Title and number of the episode
Choose a simple, brief, yet catchy title that lets your potential listeners know exactly what to expect from your podcast.
Who the podcast is intended for
When determining how to create podcast intros that attract listeners, ask yourself what they’ll get out of the podcast, and whether you want to entertain, inspire, or educate them. Avoid a blatant hard-sell approach. Every episode needs to have a purpose and solve a problem that the listener might be struggling with. Start by introducing the problem your podcast will help them solve.
The other important information is the recording date, disclaimer, podcast sponsor/s, and so on.
To cut through the clutter, try to use music and sound effects other podcasters don’t. Music will enhance both your podcast intro and outro, but if you use easy-to-obtain copyright-free music, remember someone else might also be using it. Don’t make the mistake of thinking that there’s so much music available, no one else will use what you’ve chosen. Why? Because you’ll want to use a good, catchy tune and good, catchy tunes aren’t always that easy to come by.
First prize is original music. If you can create it yourself, so much the better. Should you not be able to and your budget allows, find someone who can compose original music for you. If all else fails, you can also explore stock and royalty-free music sites to find the right notes. Just bear the above proviso in mind and remember your reputation and credibility will suffer if another podcaster uses the same music.
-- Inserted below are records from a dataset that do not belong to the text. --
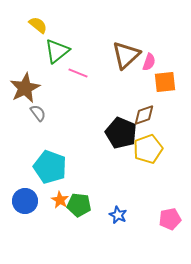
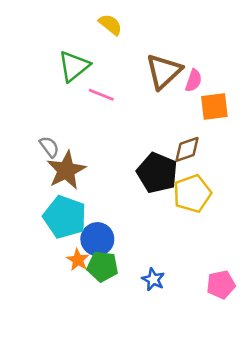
yellow semicircle: (38, 25) -> (110, 25), moved
brown star: (25, 88) -> (66, 170), moved
blue circle: (25, 201) -> (97, 239), moved

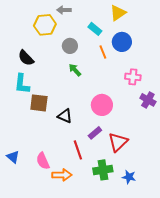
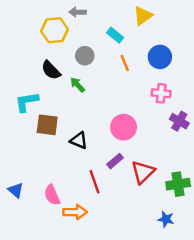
blue circle: (122, 42) -> (160, 57), moved
black semicircle: (26, 58) -> (51, 70), moved
green arrow: (75, 70) -> (78, 85), moved
cyan L-shape: (22, 84) -> (27, 102), turned 75
green cross: (103, 170) -> (178, 184), moved
blue star: (129, 177) -> (166, 219), moved

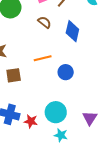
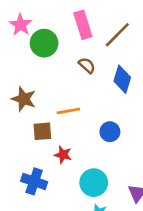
orange line: (43, 58) -> (68, 111), moved
red star: (31, 121) -> (63, 155), moved

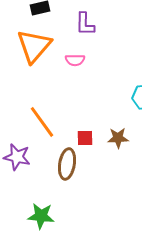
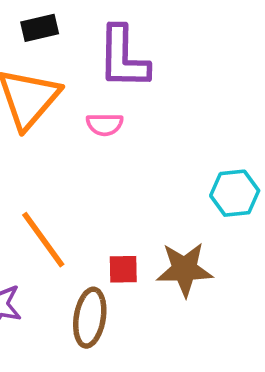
purple L-shape: (85, 24) -> (123, 58), size x1.5
brown star: (118, 138) -> (184, 269), size x1.4

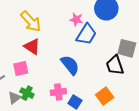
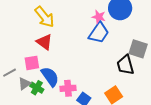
pink star: (76, 19) -> (99, 17), moved
blue semicircle: (70, 65) -> (50, 77), moved
gray triangle: (14, 98) -> (24, 84), moved

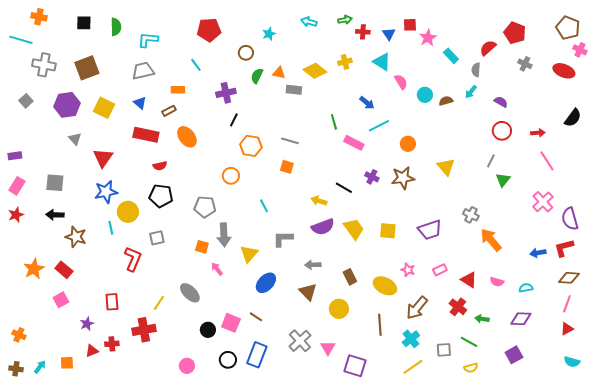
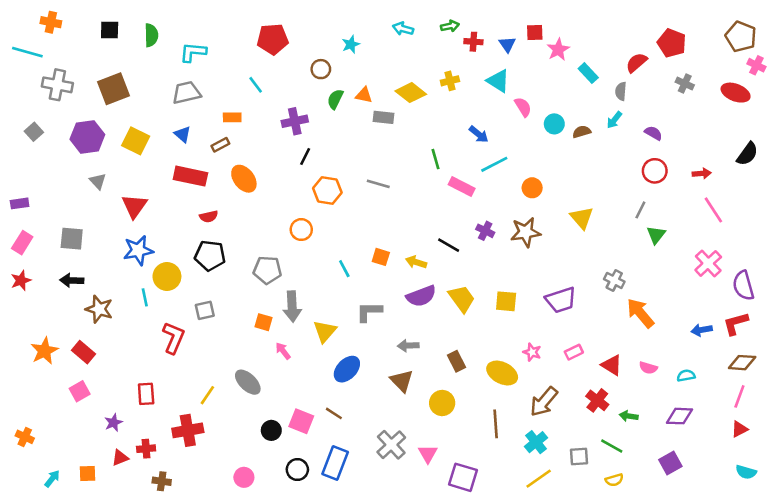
orange square: (287, 167) -> (381, 257), moved
brown cross: (16, 369) -> (162, 481), moved

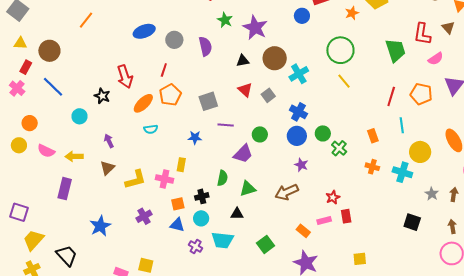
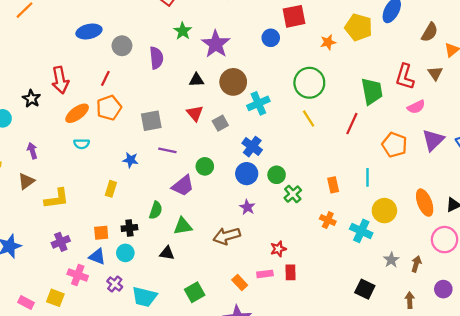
red line: (391, 96) -> (352, 124), moved
pink cross: (164, 179) -> (78, 275), moved
cyan trapezoid: (222, 240) -> (144, 297), moved

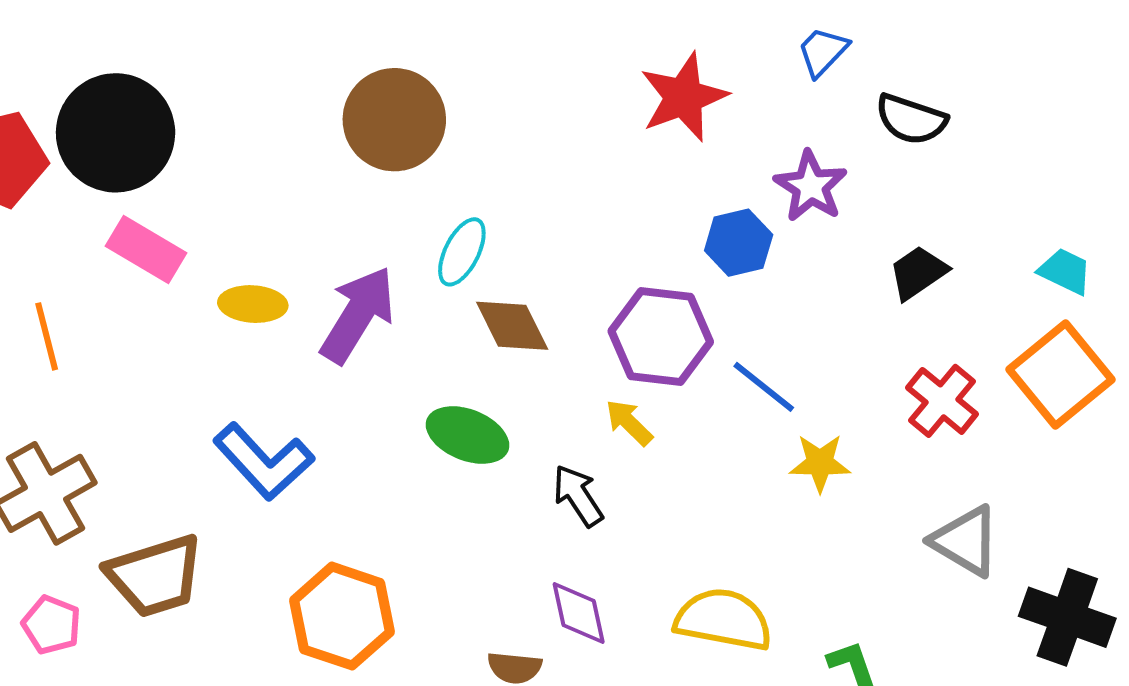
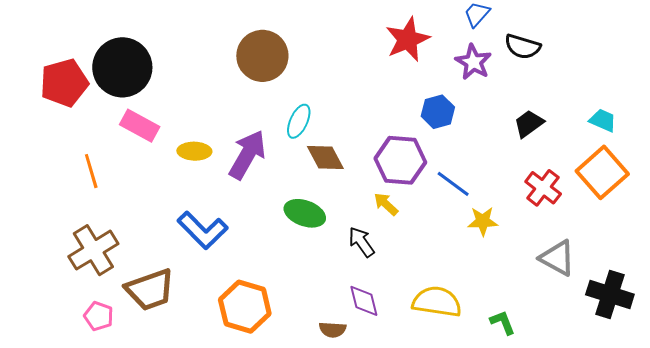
purple star: (811, 186) -> (473, 62), moved

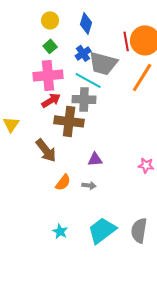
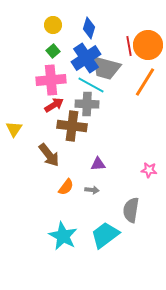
blue cross: (83, 53) -> (86, 58), size x1.8
gray semicircle: (139, 230) -> (131, 210), moved
cyan star: (60, 231) -> (63, 236), size x1.8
Sound effects such as rain, laughter, a phone ringing, or others help accentuate the mood that you are seeking to highlight during the intro and outro.
Keep your intro short. Think about the purpose of your podcast and what message you want to convey. Listen to other popular podcasts related to your genre so you can get an idea of how to write the script. Including a fun fact can help retain your listeners’ interest.
The choice of voice
This can’t be overstated: use a professional voice actor to do the intro (and outro) of your podcast. While there’s nothing wrong with reading the script yourself if you’re that way inclined, hiring a pro is likely to make your podcast sound just that much better.
General tips for creating a good podcast intro
- Put yourself in the listener’s shoes and think about what would make you listen to the entire podcast
- Be unique in the first few minutes to hold your listeners’ attention
- Summarize the content of the episode
- Identify yourself
- Explain the specific purpose of the current episode
Don’t neglect the podcast outro!
An outro wraps up your podcast and is as important as the intro. The closing lines are where you need to introduce a call-to-action (CTA) or let the listeners know where they can obtain more information.
You should include one CTA per episode, such as:
- Subscribe to my podcast
- Share the podcast
- Review or rate the podcast
- Email sign up
The final product
Finally, always keep in mind that there’ a great deal of competition out there. Podcasters right around the world are competing for the attention of listeners. Providing them with a podcast series that’s professionally produced and great to listen to will not only bring listeners back, it will steadily increase your listenership. Extra effort is undeniably worth it.
Now that you know how to create podcast intros that attract listeners, have fun!